But to his dismay, the 'genuine leather' wallet started forming
"blisters" on the third day of usage. Then the "blisters"
were bursting and the leather was shedding its skin. To prove his point, he
peeled a whole lot more of it right before my eyes.
"That's
unusual; let me take a look, Sir," said I, and he passed it to me. I took
a close look and read out the label, B S GENUINE LEATHER. "Hmm, do you
know what B S stands for? "Best Skin, I thought," said he. "I'm
afraid the wallet doesn't show that it is made from 'best skin genuine
leather," I whispered.
"Then what could it possibly mean?", he
sounded flabbergasted. I said in the most tender tone I could muster,
"Maybe it means B S as in cow dung. How could it be anything else, seeing
what has happened to your wallet?"
You should see his reaction when he
understood! Precious. He thanked me for calling a spade a spade. (I did offer
him my wallet but told him that he wouldn't like it since mine is just a
card-sized plastic box of half-inch thick.)
The encounter makes
me think; so much of what goes around as the gospel of grace is like that
"B S Genuine Leather" wallet - impressively packaged in biblical-sounding words.

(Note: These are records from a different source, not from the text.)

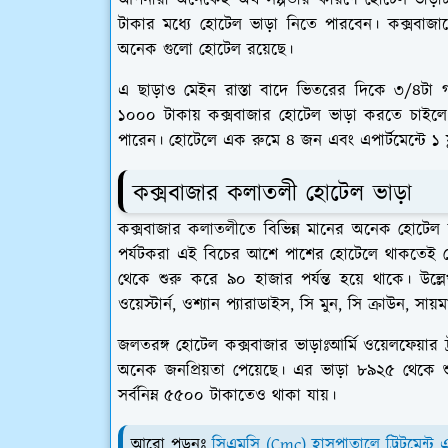
আপনারা অনেকেই অর্থ সল্পতার কারণে হোটেল ভাড়
টাকার মধ্যে হোটেল ভাড়া নিতে পারবেন। কক্সবাজ
অনেক গুলো হোটেল রয়েছে।
এ ছাড়াও মেইন রাস্তা বাদে ভিতরের দিকে ৩/৪টা 
১০০০ টাকায় কক্সবাজার হোটেল ভাড়া করতে চাইলে
পারেন। হোটেলে এক রুমে ৪ জন এবং এপার্টমেন্টে ১ ফ্ল
কক্সবাজার কলাতলী হোটেল ভাড়া
কক্সবাজার কলাতলীতে বিভিন্ন মানের অনেক হোটেল
পর্যটকরা এই বিচের আশে পাশের হোটেলে থাকতেই ব
থেকে শুরু করে ৯০ হাজার পর্যন্ত হয়ে থাকে। উল্লে
ওয়েস্টার্ন, ওশ্যান প্যারাডাইস, সি মুন, সি ক্রাউন, সায়ম
জলতরঙ্গ হোটেল কক্সবাজার ভাড়াঃ
আর্মি ওয়েলফেয়ার 
অনেক জনপ্রিয়তা পেয়েছে। এর ভাড়া ৮৯২৫ থেকে শু
সর্বনিম্ন ৫৫০০ টাকাতেও থাকা যায়।
আরো পড়ুনঃ
সিএমসি (Cmc) হাসপাতালে ট্রিটমেন্ট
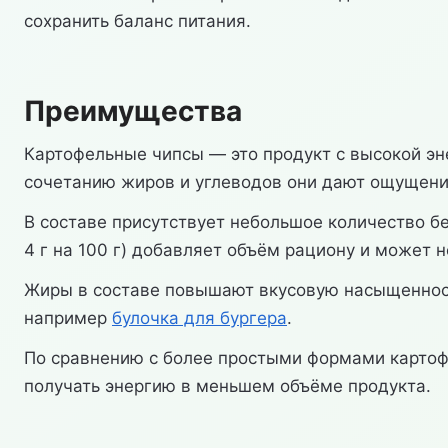
сохранить баланс питания.
Преимущества
Картофельные чипсы — это продукт с высокой эн
сочетанию жиров и углеводов они дают ощущение
В составе присутствует небольшое количество бе
4 г на 100 г) добавляет объём рациону и может 
Жиры в составе повышают вкусовую насыщенност
например
булочка для бургера
.
По сравнению с более простыми формами картоф
получать энергию в меньшем объёме продукта.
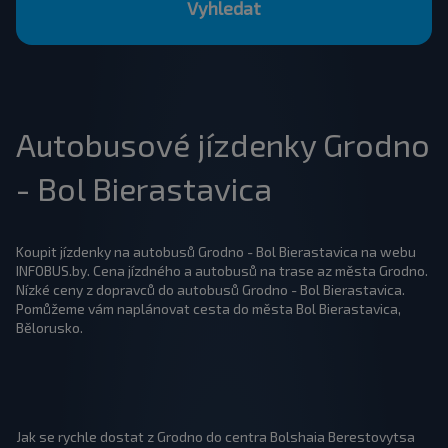
Vyhledat
Autobusové jízdenky Grodno
- Bol Bierastavica
Koupit jízdenky na autobusů Grodno - Bol Bierastavica na webu
INFOBUS.by. Cena jízdného a autobusů na trase az města Grodno.
Nízké ceny z dopravců do autobusů Grodno - Bol Bierastavica.
Pomůžeme vám naplánovat cesta do města Bol Bierastavica,
Bělorusko.
Jak se rychle dostat z Grodno do centra Bolshaia Berestovytsa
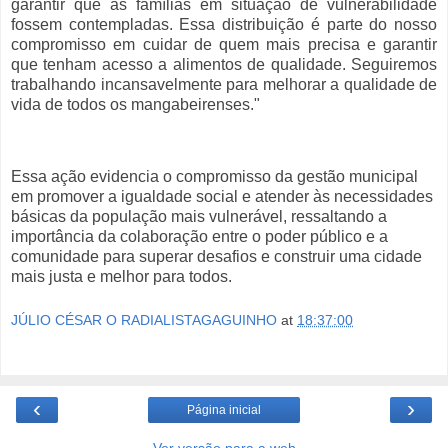
garantir que as famílias em situação de vulnerabilidade
fossem contempladas. Essa distribuição é parte do nosso
compromisso em cuidar de quem mais precisa e garantir
que tenham acesso a alimentos de qualidade. Seguiremos
trabalhando incansavelmente para melhorar a qualidade de
vida de todos os mangabeirenses."
Essa ação evidencia o compromisso da gestão municipal
em promover a igualdade social e atender às necessidades
básicas da população mais vulnerável, ressaltando a
importância da colaboração entre o poder público e a
comunidade para superar desafios e construir uma cidade
mais justa e melhor para todos.
JÚLIO CÉSAR O RADIALISTAGAGUINHO
at
18:37:00
‹
›
Página inicial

But if you scratch and poke it a bit, then the thin glossy
veneer of bible-sounding words will start peeling off and bare its cheapskate counterfeits.
There is even this
serious saying, "scratch a Calvinist hard enough and you will discover an
Arminian." My experiences confirm that saying many times over.
1Jo 4:1
Beloved, believe not
every spirit, but try the spirits whether they are of God: because many false
prophets are gone out into the world.